Understanding education issues is important for students, parents, and taxpayers. By being well-informed, you can contribute valuable input to the discussion. You can also make better decisions about what causes you will support or what plans you will make for your future.
This article provides detailed information on many of today's most relevant post-secondary education issues.
7 Big Issues in Higher Education
1. Student loan forgiveness
Here's how the American public education system works: Students attend primary and secondary school at no cost. They have the option of going on to post-secondary training (which, for most students, is not free). So, with costs rising at both public and private institutions of higher learning, student loan debt is one of the most prominent issues in education today. Students who graduated from college in 2022 came out with an average debt load of $37,338. As a whole, Americans owe over $1.7 trillion in student loans.

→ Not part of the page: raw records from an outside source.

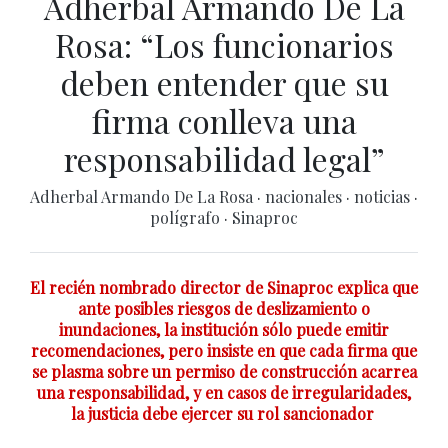
Adherbal Armando De La
Rosa: “Los funcionarios
deben entender que su
firma conlleva una
responsabilidad legal”
Adherbal Armando De La Rosa
·
nacionales
·
noticias
·
polígrafo
·
Sinaproc
El recién nombrado director de Sinaproc explica que
ante posibles riesgos de deslizamiento o
inundaciones, la institución sólo puede emitir
recomendaciones, pero insiste en que cada firma que
se plasma sobre un permiso de construcción acarrea
una responsabilidad, y en casos de irregularidades,
la justicia debe ejercer su rol sancionador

Currently, students who have received certain federal student loans and are on income-driven repayment plans can qualify to have their remaining balance forgiven if they haven't repaid the loan in full after 20 to 25 years, depending on the plan. Additionally, the Public Service Loan Forgiveness (PSLF) program allows qualified borrowers who go into public service careers (such as teaching, government service, social work, or law enforcement) to have their student debt canceled after ten years.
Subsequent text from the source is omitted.